The Boom of Battery Factories – The “Northvolt” Blueprint

Dear Friends & Shareholders,

Northvolt is an example of the further development of electric cars in Europe. The Swedish battery manufacturer started in 2016 – as a start-up founded by Paolo Cerruti and Peter Carlson. The two former Tesla managers collected 12€ million in the first round of financing, the equivalent of almost $15 million. In June of this year, the company announced that it had already secured a total of almost 900€ million ($1 billion). Among the investors are illustrious names such as Goldman Sachs and VW. Ikea, BMW and the Swedish insurer Folksam are also on board.

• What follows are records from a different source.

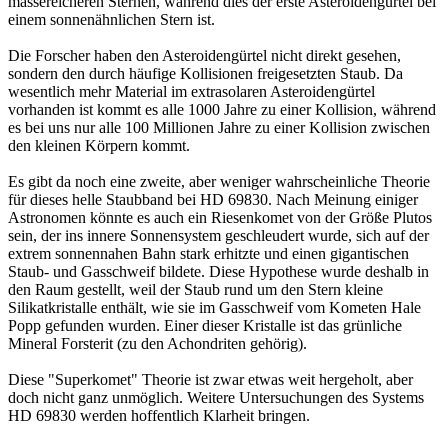
massereicheren Sternen, während dies der erste Asteroidengürtel bei
einem sonnenähnlichen Stern ist.
Die Forscher haben den Asteroidengürtel nicht direkt gesehen,
sondern den durch häufige Kollisionen freigesetzten Staub. Da
wesentlich mehr Material im extrasolaren Asteroidengürtel
vorhanden ist kommt es alle 1000 Jahre zu einer Kollision, während
es bei uns nur alle 100 Millionen Jahre zu einer Kollision zwischen
den kleinen Körpern kommt.
Es gibt da noch eine zweite, aber weniger wahrscheinliche Theorie
für dieses helle Staubband bei HD 69830. Nach Meinung einiger
Astronomen könnte es auch ein Riesenkomet von der Größe Plutos
sein, der ins innere Sonnensystem geschleudert wurde, sich auf der
extrem sonnennahen Bahn stark erhitzte und einen gigantischen
Staub- und Gasschweif bildete. Diese Hypothese wurde deshalb in
den Raum gestellt, weil der Staub rund um den Stern kleine
Silikatkristalle enthält, wie sie im Gasschweif vom Kometen Hale
Popp gefunden wurden. Einer dieser Kristalle ist das grünliche
Mineral Forsterit (zu den Achondriten gehörig).
Diese "Superkomet" Theorie ist zwar etwas weit hergeholt, aber
doch nicht ganz unmöglich. Weitere Untersuchungen des Systems
HD 69830 werden hoffentlich Klarheit bringen.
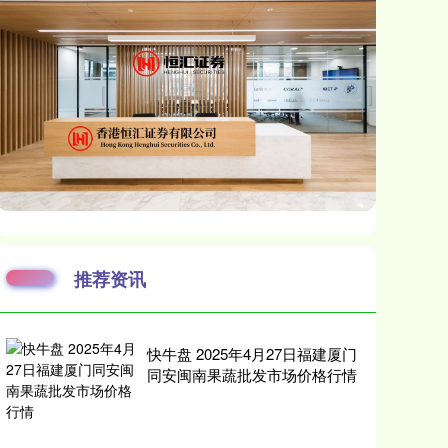
推荐资讯
快牛盘 2025年4月27日福建厦门
同安闽南果蔬批发市场价格行情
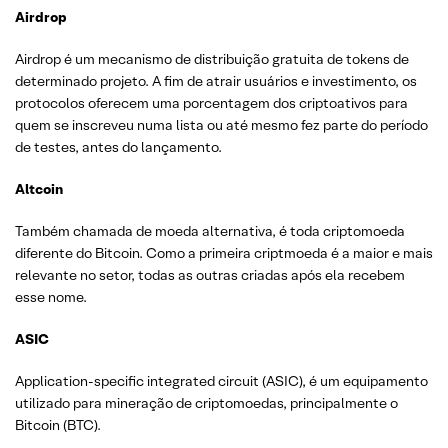
Airdrop
P
Airdrop é um mecanismo de distribuição gratuita de tokens de
R
determinado projeto. A fim de atrair usuários e investimento, os
protocolos oferecem uma porcentagem dos criptoativos para
S
quem se inscreveu numa lista ou até mesmo fez parte do período
T
de testes, antes do lançamento.
W
Altcoin
Também chamada de moeda alternativa, é toda criptomoeda
diferente do Bitcoin. Como a primeira criptmoeda é a maior e mais
relevante no setor, todas as outras criadas após ela recebem
esse nome.
ASIC
Application-specific integrated circuit (ASIC), é um equipamento
utilizado para mineração de criptomoedas, principalmente o
Bitcoin (BTC).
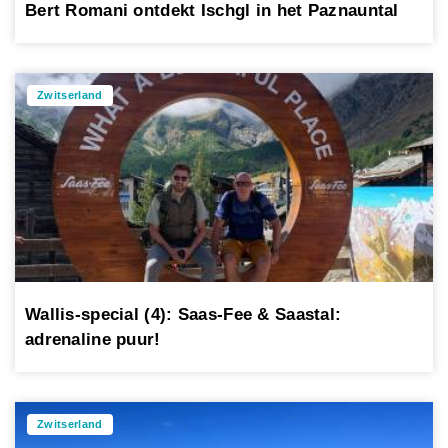
Bert Romani ontdekt Ischgl in het Paznauntal
Zwitserland
Wallis-special (4): Saas-Fee & Saastal:
adrenaline puur!
Zwitserland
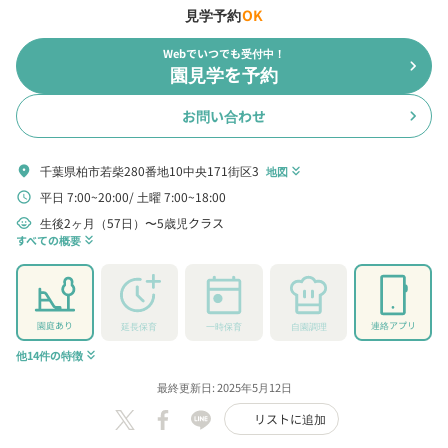
見学予約
OK
Webでいつでも受付中！
chevron_right
園見学を予約
お問い合わせ
chevron_right
千葉県柏市若柴280番地10中央171街区3
location_on
地図
keyboard_double_arrow_down
平日 7:00~20:00
土曜 7:00~18:00
schedule
生後2ヶ月（57日）〜5歳児クラス
child_care
すべての概要
keyboard_double_arrow_down
園庭あり
連絡アプリ
延長保育
一時保育
自園調理
他14件の特徴
keyboard_double_arrow_down
最終更新日: 2025年5月12日
リストに追加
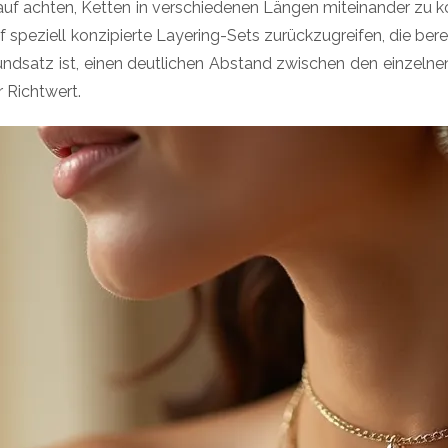
rauf achten, Ketten in verschiedenen Längen miteinander zu k
 auf speziell konzipierte Layering-Sets zurückzugreifen, die
 Grundsatz ist, einen deutlichen Abstand zwischen den einzel
r Richtwert.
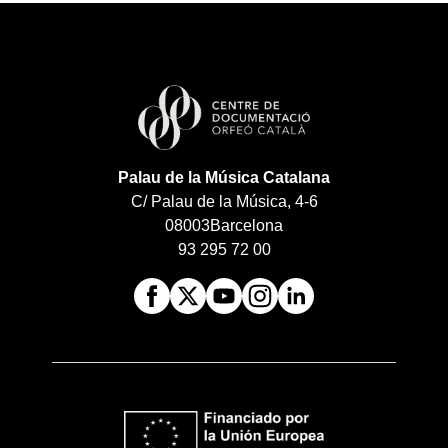
Palau de la Música Catalana
C/ Palau de la Música, 4-6
08003
Barcelona
93 295 72 00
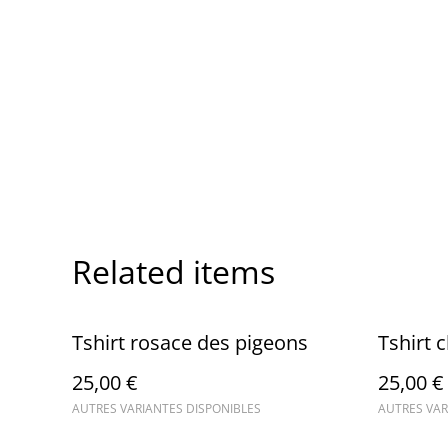
Related items
Tshirt rosace des pigeons
Tshirt 
25,00 €
25,00 €
AUTRES VARIANTES DISPONIBLES
AUTRES VAR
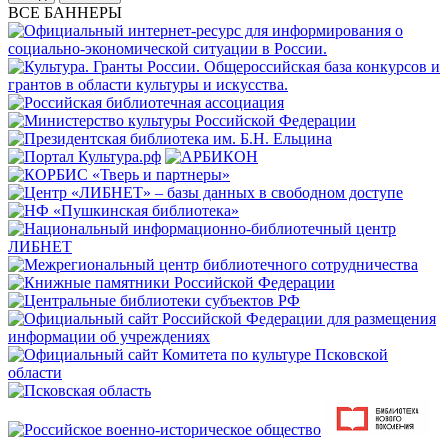
ВСЕ БАННЕРЫ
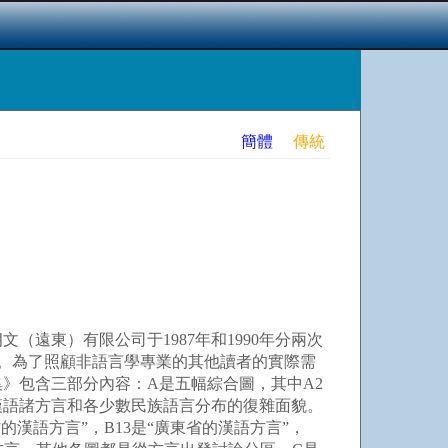
簡體
傳統
東）有限公司于1987年和1990年分兩次
明。為了照顧非語言學專業的其他讀者的實際需
》包含三部分內容：A是五幅綜合圖，其中A2
內漢語諸方言和各少數民族語言分布的復雜面貌。
省的漢語方言”，B13是“廣東省的漢語方言”，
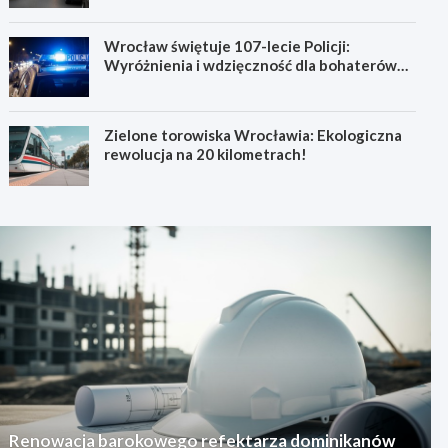
Wrocław świętuje 107-lecie Policji:
Wyróżnienia i wdzięczność dla bohaterów
codzienności
Zielone torowiska Wrocławia: Ekologiczna
rewolucja na 20 kilometrach!
Renowacja barokowego refektarza dominikanów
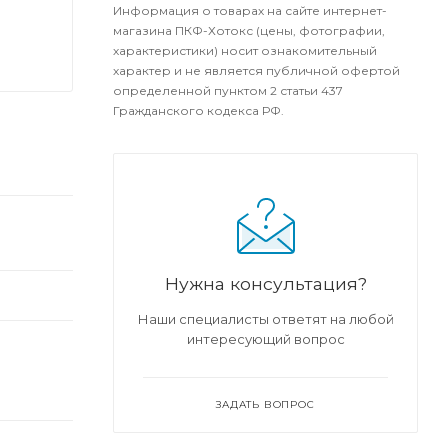
Информация о товарах на сайте интернет-
магазина ПКФ-Хотокс (цены, фотографии,
характеристики) носит ознакомительный
характер и не является публичной офертой
определенной пунктом 2 статьи 437
Гражданского кодекса РФ.
Нужна консультация?
Наши специалисты ответят на любой
интересующий вопрос
ЗАДАТЬ ВОПРОС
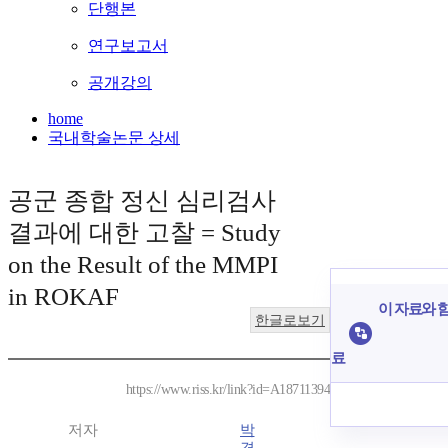
단행본
연구보고서
공개강의
home
국내학술논문 상세
공군 종합 정신 심리검사
결과에 대한 고찰 = Study
on the Result of the MMPI
in ROKAF
이 자료와 함
한글로보기
료
https://www.riss.kr/link?id=A18711394
저자
박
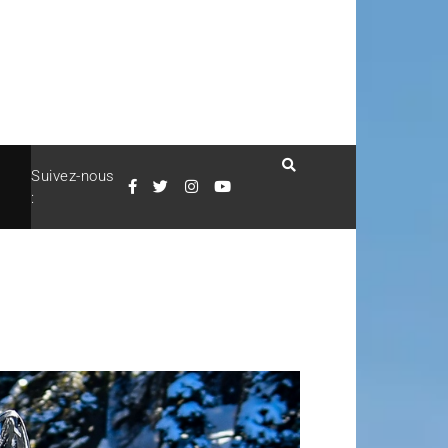
Suivez-nous
:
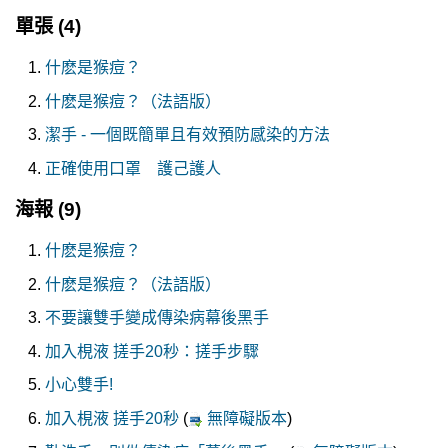
單張
(4)
什麽是猴痘？
什麽是猴痘？（法語版）
潔手 - 一個既簡單且有效預防感染的方法
正確使用口罩 護己護人
海報
(9)
什麽是猴痘？
什麽是猴痘？（法語版）
不要讓雙手變成傳染病幕後黑手
加入梘液 搓手20秒：搓手步驟
小心雙手!
加入梘液 搓手20秒
(
無障礙版本
)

The research and development unit, Northvolt Labs in Skellefteå, 800 kilometres north of Stockholm, is already being built. The actual battery factory is also to be built there. A production capacity of 8 gigawatt hours (“GWh”) is planned for next year. Three years later, the factory is to produce battery cells with a volume of 32 GWh. This corresponds roughly to the production capacity of Tesla’s Gigafactory in Nevada. This would allow VW to equip 550,000 ID.3 electric cars with a medium-sized battery.

Full Order Books

Even before the start of production, Northvolt is practically sold out for years to come. The VW subsidiary, Audi, alone has ordered cells with a volume of 80 GWh by 2030. That will be two and a half years’ production when the factory has reached its planned 2023 expansion stage. Orders for the next 10 years already total approximately 11.5€ billion ($13 billion).

Just how gigantic the demand is, is perhaps best demonstrated by VW’s plans: The largest car manufacturer in the world has announced 70 car models with electric motors for the coming years. Around two-thirds of them are to be pure electric vehicles, the rest plug-in hybrids. By 2025, VW says it will need battery cells with a volume of more than 150 GWh – every year and only in Europe. The corresponding production requires four to five Gigafactories the size of the joint Tesla and Panasonic factory in Nevada, the largest battery cell production site in the world to date. VW expects similar demand in Asia. It is generally advantageous if the cells are manufactured close to the car production site. This is because the logistics and transportation of the cells is not unproblematic and naturally costs money.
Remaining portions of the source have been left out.